TAZEL: At this point, we’re definitely still in the discovery and exploration stage. I’ve actually already had that moment. I had a different experience coming into the show than Jacob did. He didn’t do character stuff, but I was like, “I need to figure out who this woman is, and I have four lines to do it.” I came in with stuff that I thought would be of a person that would say these lines the way that she said some of the things, especially in the early drafts of the pilot. I had the same experience where I’d get a script and it would make sense, based upon things that I’d decided about her. It’s a constant shape-shifting. And then, finally I said, “What happens if I throw all of that out at the door and start all over again?” And then, I got lost and said, “Okay, let me bring some of this back,” which resulted in the backstory with the brother-in-law, just as an exercise to give myself something to re-anchor. I never had any expectation that would end up in an episode. That was just something that I gave myself to re-anchor myself. It’s a back-and-forth of that creation. It’s not as cut and dry and as colorful as characters like Boyd (Walton Goggins) and Raylan (Timothy Olyphant) and even Ava (Joelle Carter), where you have Elmore Leonard’s story as source material. We’re not in that. So, we’re still exploring and searching and digging, hoping to find a bone somewhere down there that will give us some information.
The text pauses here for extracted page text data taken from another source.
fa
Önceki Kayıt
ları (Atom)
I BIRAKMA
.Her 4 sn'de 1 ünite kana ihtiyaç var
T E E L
TAZEL: It wasn’t, for me. Initially, that’s what attracted me to the process. I come from theater, and that’s a situation where you have the blueprint in front of you. To have an opportunity to work like this seemed like a good idea because I had never done it before. It’s a way to stay open and keep yourself on your toes and, in my case, completely out of my comfort zone.
PITTS: I was straight-up offered it, and there’s nothing more flattering than that. And, it was good. It was the first offer that I thought was good, ever.
TAZEL: He’s a rock star. I had to go through the heinous process of reading, and reading again, and reading again, and wondering and waiting.
PITTS: And I just have to decide how dismissive I’m going to be, in my negotiations.
Has this show totally spoiled you, when it comes to other work?
PITTS: It’s incredibly spoiling. I just a couple scripts for auditions and I look at them and go, “Are you out of your mind? Do you know what I usually say? Do you know the caliber of stuff I usually do?” It’s really at the top of its game, across the board, in any medium.
TAZEL: They do a brilliant job with the recurring cast. You can tell that they have a great time writing for those characters and developing those characters. And then, the actors end up having the time of their life. That’s always nice.
Justified airs Tuesday nights on FX.